Bestaire : Le Bourdon

Causerie littéraire :

Ahemm...
Je vous remercie de m'avoir invité pour la conférence plénière "Bestiaire(s)". Lorsque Jean-François m'a demandé de faire la conférence d'ouverture de votre colloque, j'ai accepté avec plaisir, d'autant plus que je n'avais rien à dire des bêtes, ni des bestiaires et encore moins du bourdon. 

J'allais donc parler du bourdon, ce m'allait bien, puisqu’à ce moment-là, je ne l'avais pas.

Mais le bourdon a ceci d'extraordinaire que tant que vous n'y pensez pas, tant qu'il est insu de vous, il n'existe pas à vos yeux, il ne prend aucune place dans votre conscience. 

Dès lors que vus le nommez, que vous lui prêtez une existence, c'est la fameuse métaphore ontologique qui fait venir à l'être (et donc à la conscience) quelque chose qui existait et qui n'avait pas encore fait l'objet d'une "nomination adamique", quelque chose qui n'avait pas encore été nommé, à la manière dont Adam avait nommé les animaux de la terre, ce qui lui permit de pouvoir en parler (Nous sommes ici dans une fable, un conte mythique d'une naissance du langage inlassablement questionnée). 

Sans nomination adamique, un phénomène peut exister dans le réel sans jamais avoir été relevé.
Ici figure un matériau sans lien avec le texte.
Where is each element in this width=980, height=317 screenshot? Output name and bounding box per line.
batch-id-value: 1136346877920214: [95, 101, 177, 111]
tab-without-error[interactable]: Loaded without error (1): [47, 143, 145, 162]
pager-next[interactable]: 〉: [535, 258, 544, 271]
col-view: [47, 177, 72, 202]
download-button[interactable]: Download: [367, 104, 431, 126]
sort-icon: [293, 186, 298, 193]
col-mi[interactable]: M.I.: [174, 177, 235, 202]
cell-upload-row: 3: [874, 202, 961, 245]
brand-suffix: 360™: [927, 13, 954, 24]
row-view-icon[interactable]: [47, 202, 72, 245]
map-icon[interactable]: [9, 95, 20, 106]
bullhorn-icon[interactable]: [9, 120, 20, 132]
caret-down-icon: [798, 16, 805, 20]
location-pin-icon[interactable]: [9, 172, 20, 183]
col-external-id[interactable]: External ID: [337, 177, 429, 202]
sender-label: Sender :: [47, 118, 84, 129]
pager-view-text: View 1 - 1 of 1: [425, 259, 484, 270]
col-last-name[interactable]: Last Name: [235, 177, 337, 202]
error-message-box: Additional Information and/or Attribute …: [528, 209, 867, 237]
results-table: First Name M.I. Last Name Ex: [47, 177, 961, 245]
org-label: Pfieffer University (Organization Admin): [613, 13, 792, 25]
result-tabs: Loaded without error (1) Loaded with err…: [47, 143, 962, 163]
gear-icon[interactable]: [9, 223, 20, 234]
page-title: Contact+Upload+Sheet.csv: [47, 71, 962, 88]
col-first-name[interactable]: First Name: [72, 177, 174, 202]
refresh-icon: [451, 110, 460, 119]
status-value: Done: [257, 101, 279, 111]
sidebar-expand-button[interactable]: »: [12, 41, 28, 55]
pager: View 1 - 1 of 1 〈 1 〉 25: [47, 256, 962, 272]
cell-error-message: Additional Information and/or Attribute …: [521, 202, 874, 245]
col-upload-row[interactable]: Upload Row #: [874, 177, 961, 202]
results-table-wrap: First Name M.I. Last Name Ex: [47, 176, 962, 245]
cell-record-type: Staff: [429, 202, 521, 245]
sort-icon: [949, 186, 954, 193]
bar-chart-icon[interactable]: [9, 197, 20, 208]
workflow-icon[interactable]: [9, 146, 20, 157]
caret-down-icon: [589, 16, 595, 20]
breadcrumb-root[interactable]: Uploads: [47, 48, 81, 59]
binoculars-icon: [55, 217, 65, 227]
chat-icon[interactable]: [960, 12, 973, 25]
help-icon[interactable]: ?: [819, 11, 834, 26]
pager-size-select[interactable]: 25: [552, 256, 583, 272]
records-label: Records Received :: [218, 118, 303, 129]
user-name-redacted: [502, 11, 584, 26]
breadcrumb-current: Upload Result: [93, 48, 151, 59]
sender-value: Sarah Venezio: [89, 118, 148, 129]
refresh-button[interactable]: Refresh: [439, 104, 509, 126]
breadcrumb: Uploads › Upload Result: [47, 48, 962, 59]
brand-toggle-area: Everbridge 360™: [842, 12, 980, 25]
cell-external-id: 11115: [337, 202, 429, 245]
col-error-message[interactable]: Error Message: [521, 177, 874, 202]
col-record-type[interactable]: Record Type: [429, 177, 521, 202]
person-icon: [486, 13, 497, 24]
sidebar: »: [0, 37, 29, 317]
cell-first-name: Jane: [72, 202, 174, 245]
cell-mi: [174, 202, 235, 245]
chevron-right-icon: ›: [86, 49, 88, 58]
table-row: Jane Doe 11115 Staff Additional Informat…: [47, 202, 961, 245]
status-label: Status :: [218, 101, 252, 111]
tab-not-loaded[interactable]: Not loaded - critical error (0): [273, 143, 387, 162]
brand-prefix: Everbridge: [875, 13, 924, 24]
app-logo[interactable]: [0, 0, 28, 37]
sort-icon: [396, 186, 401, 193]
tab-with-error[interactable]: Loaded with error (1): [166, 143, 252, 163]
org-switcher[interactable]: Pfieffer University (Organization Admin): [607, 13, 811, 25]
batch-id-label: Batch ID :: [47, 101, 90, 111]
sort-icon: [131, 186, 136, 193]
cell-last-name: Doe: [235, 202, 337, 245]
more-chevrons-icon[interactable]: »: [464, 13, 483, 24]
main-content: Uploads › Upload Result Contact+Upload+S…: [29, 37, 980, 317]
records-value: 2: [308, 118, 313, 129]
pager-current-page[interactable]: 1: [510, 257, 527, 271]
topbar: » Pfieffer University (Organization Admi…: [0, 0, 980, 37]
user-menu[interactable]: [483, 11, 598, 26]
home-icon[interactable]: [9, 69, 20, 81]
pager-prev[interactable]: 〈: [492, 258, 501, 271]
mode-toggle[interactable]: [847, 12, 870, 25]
On ne peut pas en avoir conscience, puisque personne n'en parle. Dans le cas du bourdon, dans son sens métaphorique de "cafard", de "blues" ou d'"idées noires", le phénomène est reconnu. Il est connu. Mais on peut ne pas se sentir concerné parce que l'on a pris l'habitude de ne pas y prendre garde et de penser qu'il ne s'agit pas de soi. 

En acceptant, dans le cadre du colloque "Bestiaire" de parler du bourdon, j'acceptais de parler d'un animal pour lequel je n'avais qu'indifférence. Aucune animosité, ni passion secrète. Tout juste un léger agacement lorsque l'un d'entre venait voleter auprès de moi. Très tôt, j'avais appris à ne pas craindre les insectes. Il suffit de les ignorer pour qu'ils se lassent. Et l'on sait que le bourdon ne pique pas. Il n'est qu'un importun des repas d'été en plein soleil, parmi les jardins et les prés en pleine floraison.